[comp.object] Pre-computing objects

vinoski@apollo.HP.COM (Stephen Vinoski) (10/26/89)

  Some time ago a discussion arose in comp.lang.c++ about reading objects in
from, say, a disk file.  There were several answers, but none that seemed all
that great, so I hope to start a discussion of the subject here.

  The subject line of this article comes from Bertrand Meyer's "Object-oriented
Software Construction" book, page 290.  The problem he is solving on that page
is how to create the appropriate object to fulfill a command within an editor
program; the user enters the command, and the program must construct a command
object to carry out the desired operation.  He advocates associating an integer
identifier with each command, pre-computing an array of command elements, and
initializing the nth array element with a command object having integer
identifier n.  When the user enters an editor command, the integer identifier
associated with that command is used to index into the array to obtain a
command object which is copied and used to carry out the command.

  This problem seems pervasive; other examples are reading objects from disk
storage and receiving objects from another process.  Basically, how does one
know what type of object to construct to receive the object unless the type of
the blob coming in from the external source is already known?  This appears to
be one area of OOP that requires something like a switch or case statement to
work properly.

  Doesn't Meyer's method trade the maintenance woes of a switch or case
statement for having to maintain the initialization function for the command
object array?  It's a good tradeoff, but isn't there anything better?  It also
seems that his method is appropriate only for collections of objects which are
somehow related.

  Does anyone out there know of any good solutions for this problem?  Pointers
to literature would be appreciated (I'm working in C++).


-steve

| Steve Vinoski       | Hewlett-Packard Apollo Div. | ARPA: vinoski@apollo.com |
| (508)256-6600 x5904 | Chelmsford, MA    01824     | UUCP: ...!apollo!vinoski |
| "Yikes, not another OOP book using the tired old 'stack' class example!!!"   |

davidm@uunet.UU.NET (David S. Masterson) (10/27/89)

In article <4671be53.20b6d@apollo.HP.COM> vinoski@apollo.HP.COM (Stephen Vinoski) writes:

   Some time ago a discussion arose in comp.lang.c++ about reading objects in
   from, say, a disk file.  There were several answers, but none that seemed
   all that great, so I hope to start a discussion of the subject here.

I may have started that discussion (although I think there was one that
predates me) and I still have seen a good answer to the problem in C++.  In
particular, I am attempting to use a relational database (with no object
oriented features) in a C++ world.  Therefore, structures (tuples from tables)
come out of the database with no inheritance structure and we are trying to
give them an inheritance structure.  Thus far, we've had little success.

The problem is pervasive as we are/will be running into the problem when
moving objects between processes.  The one advantage, though, in moving
objects between processes is that at least they started with an inheritance
hierachy and, therefore, its just a matter of wrapping the object up into a
shippable form.  The database (disk file, non-object oriented process),
though, does not know of object hierarchies.

In C++, the only type-safe, compile-time method for supporting this that I
have found involves having parent objects knowing about their children's
structure so that if they get such an object on their initializer function,
they know what to do with it.  There is a basic translation mechanism that
must be invoked somewhere and, no matter what I have tried to do, I have only
succeeded in moving the problem from one layer of objects to another.

Anyone have any ideas?


--
===================================================================
David Masterson					Consilium, Inc.
uunet!cimshop!davidm				Mt.
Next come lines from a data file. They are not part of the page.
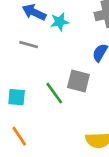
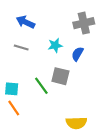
cyan star: (60, 22) -> (55, 45), moved
orange line: (19, 136) -> (14, 108), moved

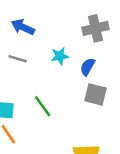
gray square: (60, 76) -> (95, 94), moved

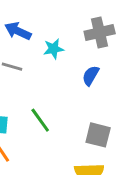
cyan star: (60, 56) -> (54, 49), moved
gray square: (95, 94) -> (98, 135), moved

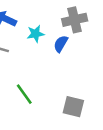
blue semicircle: (91, 76) -> (61, 44), moved

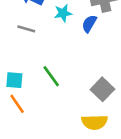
gray square: (73, 107) -> (102, 89), turned 30

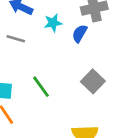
gray square: (102, 89) -> (93, 81), moved

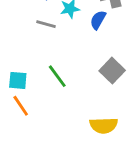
gray line: (16, 39) -> (46, 24), moved

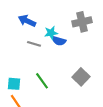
blue semicircle: (98, 20) -> (59, 41), moved, turned -104

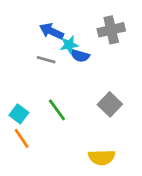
blue arrow: (27, 21) -> (52, 31), moved
cyan square: (14, 84) -> (19, 114), turned 32

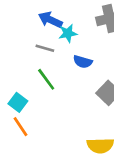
blue semicircle: (80, 56) -> (83, 62), moved
green line: (57, 110) -> (46, 79), moved

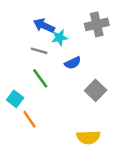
blue semicircle: (83, 62) -> (73, 63), turned -42
orange line: (21, 127) -> (29, 119), moved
View, CA  94043
===================================================================
		"Nobody here but us chickens..."

render@m.cs.uiuc.edu (10/28/89)

Written 11:52 am  Oct 26, 1989 by chewy@apple.com :
>Good!  The discussion that you're trying to start essentially revolves 
>around what are usually called "persistent objects."
> ...
>Ok, so these are some of the more obvious challenges.  I'd recommend 
>looking at lots of OOPSLA proceedings to get some idea as to where to look 
>next.  I'd also recommend reading up on distributed object systems.

Also look at papers on object-oriented database management systems (OODBMSs).
Their main goal is integrating OO PLs and databases, and persistence is a
big part of this.  I can post references if necessary.

hal.

jwd@cbnewsc.ATT.COM (joseph.w.davison) (10/28/89)
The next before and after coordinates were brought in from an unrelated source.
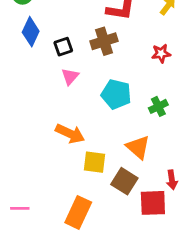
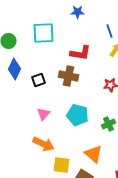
brown cross: (104, 41) -> (69, 76), turned 30
pink triangle: (70, 77) -> (44, 114), moved

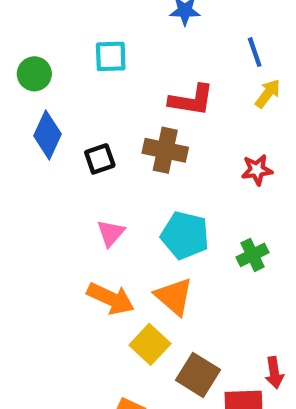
cyan square: (44, 33) -> (111, 56), size x0.7
orange triangle: (94, 154) -> (174, 296), moved
yellow square: (62, 165) -> (150, 344), turned 36

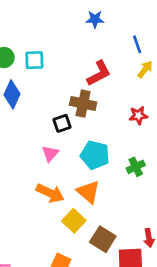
cyan square: (111, 56) -> (34, 60), moved
red L-shape: (191, 100) -> (99, 73), turned -36
black square: (100, 159) -> (62, 123), moved

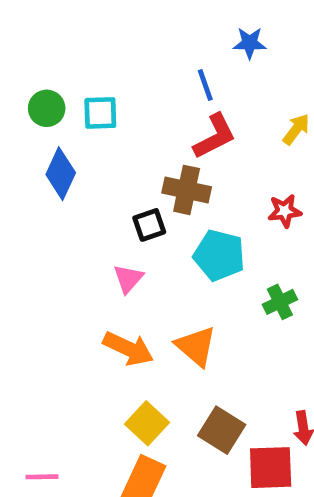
blue star: (95, 19) -> (250, 43), moved
blue line: (137, 44) -> (205, 85), moved
cyan pentagon: (95, 155) -> (219, 255), moved
yellow square: (74, 221) -> (147, 423), moved

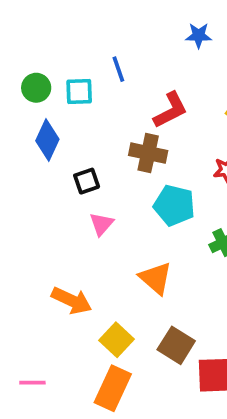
blue line: (205, 85) -> (118, 69), moved
black square: (149, 225) -> (87, 181), moved
orange arrow: (128, 349) -> (72, 301), moved

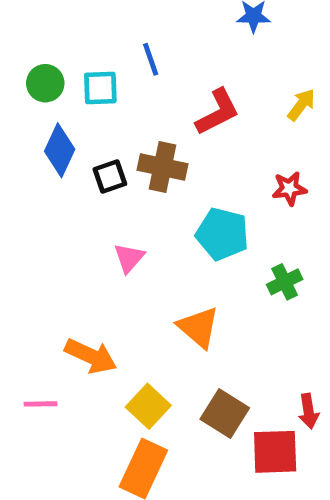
brown cross: (148, 153) -> (163, 167), moved
black square: (87, 181) -> (110, 177), moved
pink line: (32, 383) -> (40, 404), moved

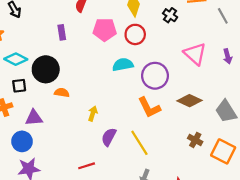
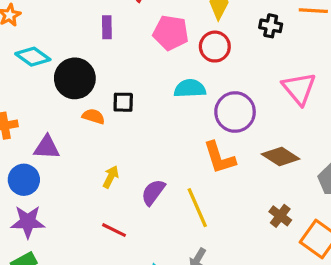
black cross: (170, 15) -> (271, 26), turned -32
black square: (19, 86) -> (123, 102), moved
yellow arrow: (93, 114) -> (111, 177), moved
red line: (87, 166) -> (114, 230), turned 35

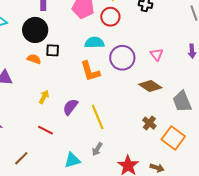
black circle: (75, 78) -> (35, 30), moved
pink triangle: (299, 89) -> (157, 54), moved, size x0.6
orange L-shape: (219, 158) -> (90, 71), moved

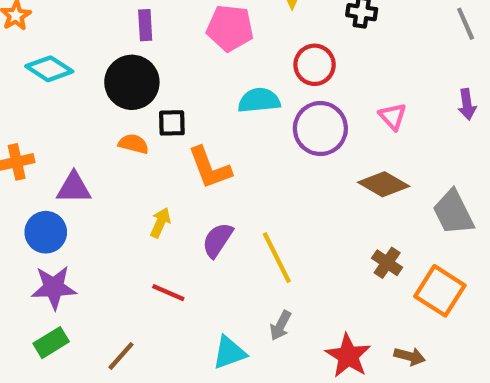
red circle: (110, 17) -> (315, 65), moved
orange L-shape: (90, 71) -> (210, 168), moved

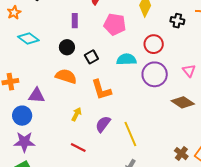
black circle: (132, 82) -> (67, 47), size x0.6
black square: (172, 123) -> (91, 57), moved, turned -32
orange semicircle: (134, 144) -> (66, 76), size x1.5
brown cross: (387, 263) -> (181, 154), moved

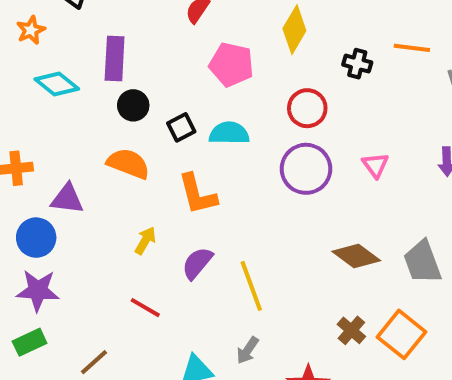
purple rectangle: (75, 21) -> (115, 59), moved, size x1.5
cyan semicircle: (126, 59) -> (229, 133), moved
brown diamond: (183, 102) -> (356, 256), moved

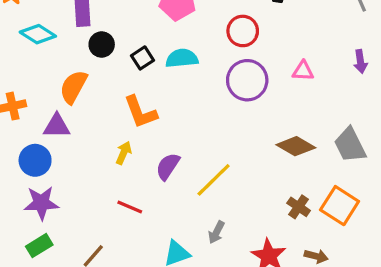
orange semicircle: (128, 164) -> (73, 87), moved, turned -76
pink triangle: (375, 165) -> (303, 71), turned -45
orange L-shape: (197, 194) -> (140, 112), moved
yellow line: (251, 286) -> (214, 180), turned 72

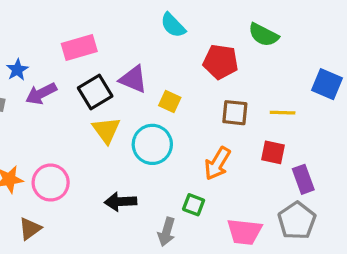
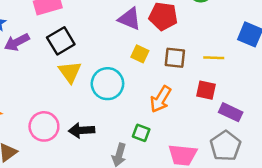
purple triangle: (133, 79) -> (130, 19), moved
yellow square: (170, 102) -> (140, 54), moved
purple rectangle: (303, 179) -> (231, 112), turned -45
pink circle: (51, 183) -> (44, 126), moved

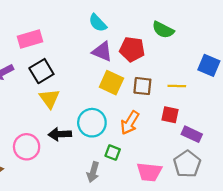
yellow square: (140, 54) -> (111, 83), size x1.5
cyan circle: (107, 84) -> (92, 123), moved
black arrow: (82, 130) -> (60, 134), moved

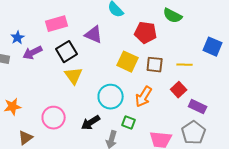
purple triangle: (102, 52) -> (94, 35), moved
red square: (170, 115) -> (179, 90), turned 35
black arrow: (60, 134) -> (91, 123), moved, turned -30

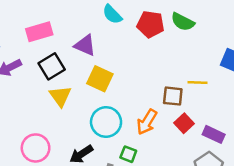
red pentagon: (146, 33) -> (151, 24), moved
yellow square: (128, 62) -> (100, 79), moved
brown square: (155, 65) -> (173, 96), moved
red square: (179, 90) -> (184, 123), moved

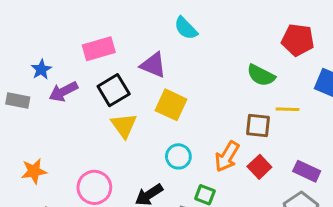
green semicircle: (183, 22) -> (261, 75), moved
red pentagon: (151, 24) -> (298, 40), moved
cyan circle: (106, 122) -> (178, 156), size x0.7
red square: (184, 123) -> (259, 167), moved

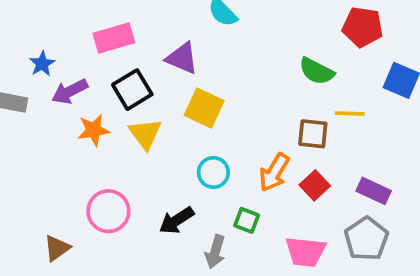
orange star: (34, 171) -> (94, 130), moved

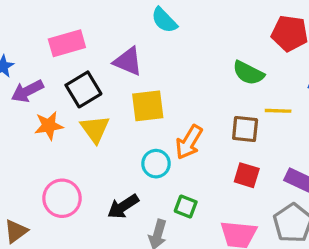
yellow square: (204, 108) -> (148, 106), turned -32
orange arrow: (274, 172) -> (189, 142), moved
red square: (315, 185) -> (247, 175), turned -30

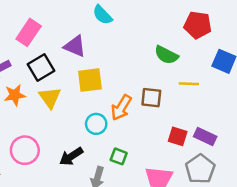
pink rectangle: (67, 43) -> (29, 32), turned -40
brown square: (245, 129) -> (151, 98), moved
red square: (247, 175) -> (178, 136), moved

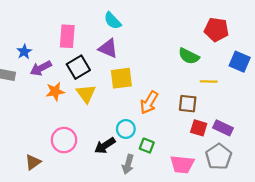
cyan semicircle: (102, 15) -> (113, 21), moved
pink rectangle: (29, 32) -> (67, 36), turned -30
brown square: (151, 98) -> (188, 104), moved
cyan circle: (96, 124) -> (126, 129), moved

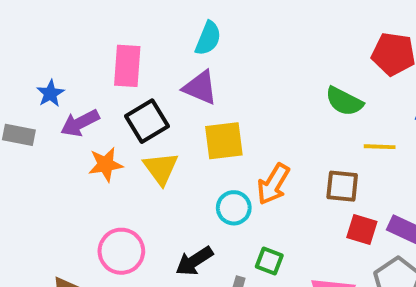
cyan semicircle: (113, 21) -> (208, 38), turned -114
cyan circle: (126, 129) -> (234, 208), moved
In article <CIMSHOP!DAVIDM.89Oct26104730@uunet.UU.NET> cimshop!davidm@uunet.UU.NET (David S. Masterson) writes:
>I>
>>   Some time ago a discussion arose in comp.lang.c++ about reading objects in
>>   from, say, a disk file.  There were several answers, but none that seemed
>>   all that great, so I hope to start a discussion of the subject here.
>>
...

>In C++, the only type-safe, compile-time method for supporting this that I
>have found involves having parent objects knowing about their children's
>structure so that if they get such an object on their initializer function,
>they know what to do with it.  There is a basic translation mechanism that
>must be invoked somewhere and, no matter what I have tried to do, I have only
>succeeded in moving the problem from one layer of objects to another.
>
>Anyone have any ideas?

Well, ignoring the issue about methods being stored with the objects, which
is hardly ignorable, I'll address the simpler problem of reading a text
file, recognizing the next "object" and creating one of "them".  ThiI encountered
the problem in Smalltalk while trying to process some computer generated
files of "messages" that had a variety of formats.  I had created a class
Message with various subclasses, one for each different message format.
The Message objects had methods to allow users to "interpret" or, more
generally, to interact with them.  The problem was to create objects of the
proper type as the file was read.  I intend/intended to do this same job
in C++, and have done a similar job as you suggest -- make the parent's
constructor know about the child's structure.  That just doesn't seem
right.  

The way I wish I could do it is with OOYACC -- Like Yacc, but designed to
work in an OO system.  Basically, I want yylex() and yyparse() and their
relatives to be member functions.  I want to be able to tell when a parser
is successful/fails -- perhaps a static data member of the parent could
be used for this info.  Then the parent class needs only to know the names
of its child classes.  Each class provides a constructor that takes a 
stream as input and applies its own yyparse() to it.  If the parse is
successful, the constructor can do its job, and the static data member is
set to SUCCESS.  If the parse fails, the static data member is set to FAILURE
 
and the constructor does nothing else.  The parent constructor tries
to create instances of each child, in some order, until one succeeds,
or it fails --  and does whatever constructors do when they fail.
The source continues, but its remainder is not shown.